──────── EXTRACTED DATA

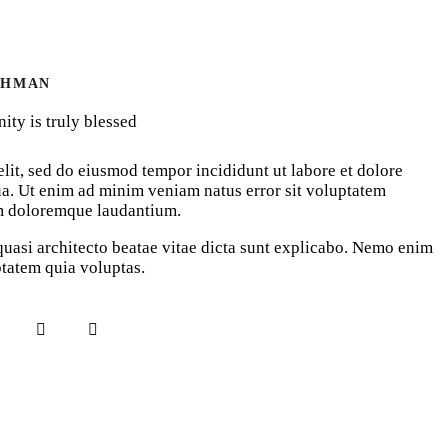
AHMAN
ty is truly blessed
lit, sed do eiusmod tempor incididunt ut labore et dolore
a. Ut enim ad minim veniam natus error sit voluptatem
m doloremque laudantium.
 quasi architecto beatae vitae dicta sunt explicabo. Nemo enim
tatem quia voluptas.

────────────────
──────── EXTRACTED DATA

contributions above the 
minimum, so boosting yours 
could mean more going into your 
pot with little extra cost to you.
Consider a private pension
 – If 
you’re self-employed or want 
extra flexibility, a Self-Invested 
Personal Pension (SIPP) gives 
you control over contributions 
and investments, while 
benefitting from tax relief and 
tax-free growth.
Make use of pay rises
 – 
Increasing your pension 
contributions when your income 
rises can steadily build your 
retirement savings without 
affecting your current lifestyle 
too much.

────────────────

* TRY IT
What is the number of lines in the records that contain "rises"? Answer with it alone.

* TASK OUTPUT
2